Lift out all lines below that contain "config".

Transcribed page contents
________________________________________
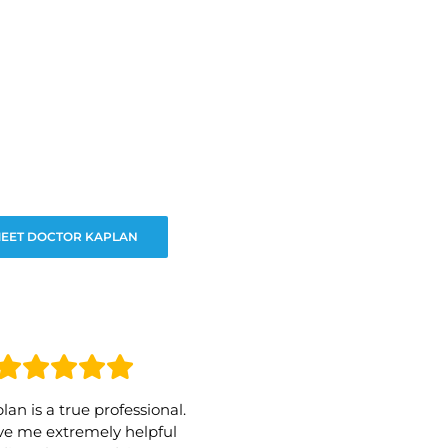
EET DOCTOR KAPLAN
lan is a true professional.
e me extremely helpful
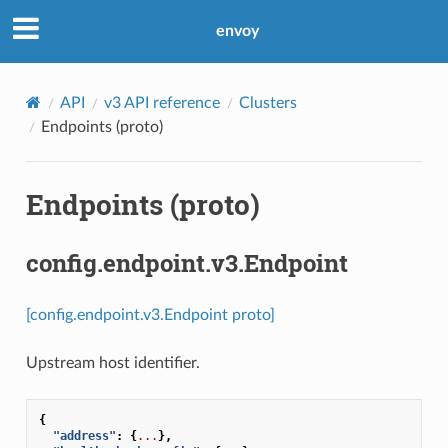
envoy
API
v3 API reference
Clusters
Endpoints (proto)
Endpoints (proto)
config.endpoint.v3.Endpoint
[config.endpoint.v3.Endpoint proto]
Upstream host identifier.
{
"address"
:
{
...
},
________________________________________
▶ Answer to this task:
config.endpoint.v3.Endpoint
[config.endpoint.v3.Endpoint proto]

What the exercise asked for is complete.